The Federal Open Market Committee kept the federal funds rate in a range between 3.5% and 3.75% on Wednesday while signaling that it is in no rush to make reductions given the strong economy despite slower hiring and elevated inflation.
The FOMC also said that it would conduct standing overnight repurchase agreement operations at a 3.75% rate and reverse repurchase agreement operations at 3.5%.
Two Federal Reserve governors, Stephen Miran and Christopher Waller, dissented in favor of a 25 basis-point rate cut.
Get Joe Brusuelas’s Market Minute economic commentary every morning. Subscribe now.
The committee appears comfortable with the bottom range of 3.5% near the central bank’s estimate of the neutral rate of 3%—we think it’s 3.5%—so the wait-and-see stance of the FOMC will be the narrative despite the two dissenting votes.
The Fed upgraded its view of the economy by noting that economic activity “has been expanding at a solid pace,” which tends to suggest satisfaction with the policy rate’s current levels.
We expect that the economy will run hot in the first half of the year, closer to 3% in contrast to the long-term trend growth rate of 1.8%, which is likely to keep the Federal Reserve on hold with rate cuts.
Should the economy outperform this year, then the risk is not around rate cuts but rather no cut at all or even a late-year increase should employment hold up.
Given the fiscal tailwinds that are growing, our RSM US Financial Conditions Index strongly implies that the current policy stance is not restrictive and that further rate cuts carry the risk of stoking inflation and a greater risk to the economic outlook via the financial channel.
But should upcoming benchmark payroll revisions result in a substantially revised economic outlook, such a scenario could pull rates cuts forward. For now, though, it appears that July or September might present the first opportunity for a 25 basis-point rate cut.
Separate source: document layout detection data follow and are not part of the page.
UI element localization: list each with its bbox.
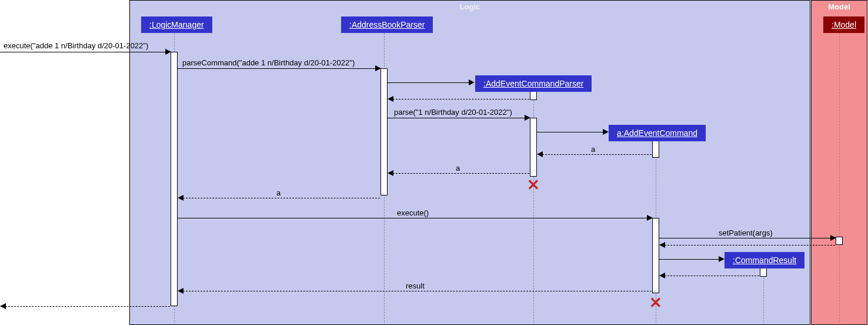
m12-arrow <box>178 288 183 294</box>
m10-line <box>659 238 832 238</box>
m7-line <box>393 173 529 174</box>
m4-arrow <box>525 115 530 121</box>
abp-activation <box>380 68 388 195</box>
m9-label: execute() <box>397 208 429 217</box>
m7-label: a <box>456 164 460 173</box>
m11-arrow <box>719 256 725 262</box>
model-head: :Model <box>823 16 864 33</box>
m10-arrow <box>830 235 836 241</box>
address-book-parser-head: :AddressBookParser <box>341 16 433 33</box>
m5-arrow <box>603 129 609 135</box>
m12-line <box>183 291 652 291</box>
m5-line <box>537 132 604 132</box>
m8-label: a <box>276 188 281 197</box>
aec-destroy-icon: ✕ <box>649 294 662 312</box>
aecp-destroy-icon: ✕ <box>527 176 540 194</box>
m9-arrow <box>647 215 653 221</box>
m11r-line <box>665 276 759 276</box>
logic-region: Logic <box>129 0 810 325</box>
m3-arrow <box>469 79 475 85</box>
logic-manager-activation <box>171 52 178 306</box>
m3r-arrow <box>388 96 393 102</box>
m8-line <box>183 198 380 198</box>
model-lifeline <box>839 33 840 325</box>
m2-arrow <box>375 65 381 71</box>
aec-activation-2 <box>652 218 659 293</box>
m2-line <box>178 68 376 69</box>
m9-line <box>178 218 648 218</box>
m4-label: parse("1 n/Birthday d/20-01-2022") <box>394 108 512 117</box>
cmdres-lifeline <box>763 268 764 325</box>
m6-label: a <box>591 145 595 154</box>
m11r-arrow <box>659 273 665 278</box>
m12-label: result <box>406 281 425 290</box>
command-result-head: :CommandResult <box>725 252 804 268</box>
m1-line <box>0 52 166 52</box>
add-event-command-parser-head: :AddEventCommandParser <box>475 75 592 92</box>
mret-line <box>5 306 170 307</box>
mret-arrow <box>0 303 6 309</box>
aec-activation-1 <box>652 140 659 158</box>
m10r-arrow <box>659 242 665 248</box>
m1-label: execute("adde 1 n/Birthday d/20-01-2022"… <box>4 41 148 50</box>
m10-label: setPatient(args) <box>719 228 773 237</box>
logic-manager-head: :LogicManager <box>141 16 212 33</box>
model-region-label: Model <box>828 2 850 11</box>
aecp-activation-2 <box>530 118 537 177</box>
m8-arrow <box>178 195 183 201</box>
m3r-line <box>393 99 529 100</box>
m10r-line <box>665 245 835 246</box>
m6-line <box>542 154 652 155</box>
model-activation <box>836 237 843 245</box>
m4-line <box>388 118 526 118</box>
add-event-command-head: a:AddEventCommand <box>609 125 706 141</box>
m1-arrow <box>165 49 171 55</box>
m6-arrow <box>537 151 543 157</box>
m2-label: parseCommand("adde 1 n/Birthday d/20-01-… <box>182 58 355 67</box>
m11-line <box>659 259 720 260</box>
aecp-activation-1 <box>530 91 537 100</box>
cmdres-activation <box>760 267 767 277</box>
m7-arrow <box>388 170 393 176</box>
m3-line <box>388 82 470 83</box>
logic-region-label: Logic <box>460 2 480 11</box>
The FOMC’s policy statement released on Wednesday provided an update on the committee’s outlook on inflation and employment in the opening paragraph.
The new language: “Available indicators suggest that economic activity has been expanding at a solid pace. Job gains have remained low, and the unemployment rate has shown some signs of stabilization. Inflation remains somewhat elevated.”
The balance of risks implied by the statement lay in both directions as the committee signals it will hold off on rate cuts for now.
Fed Chair Jerome Powell’s news conference afterward did not disappoint and he attempted to keep the focus on the economy and steered his answers away from the conflict between the White House and the Fed.
The Justice Department, in a dramatic escalation of the executive branch’s pressure campaign on Powell, recently announced that Powell is under criminal investigation over his testimony concerning renovations to the Fed’s headquarters.
Powell did, however, comment on his commitment to preserving the Fed’s independence, which we think will be a large part of the economic narrative this year.
Powell’s comments stressed the economy’s underlying resilience while he noted weakness in the housing market, the toll taken by the government shutdown and the stabilization in the labor market, albeit at low levels.
As for inflation, Powell said that the Fed’s estimate of the personal consumption expenditures index had increased by 2.9% over 2025. During this time, he said, tariffs pushed up goods prices even as disinflation inside the service sector continued.
Questions from reporters were focused on central bank independence. Powell took the opportunity to note that the current case in front of the Supreme Court, regarding efforts to remove a Fed governor, Lisa Cook, was the most important in the Federal Reserve’s history.
Powell declined to comment on a video he released on Jan. 11 responding to his criminal inquiry.
Powell also refused to respond to questions about whether he will remain in his position as a Fed governor once his tenure as chair ends in May.
Powell also refused to address recent comments by the administration regarding the value of the dollar.
The takeaway
The Federal Reserve is in no hurry to cut rates as the economy is likely to run well above the long-run growth trend and employment stabilizes.
Powell also said that the case before the Supreme Court was the most important in the central bank’s history but eschewed multiple attempts to discuss the risks to central bank independence linked to that case and the administration’s efforts to reduce interest rates.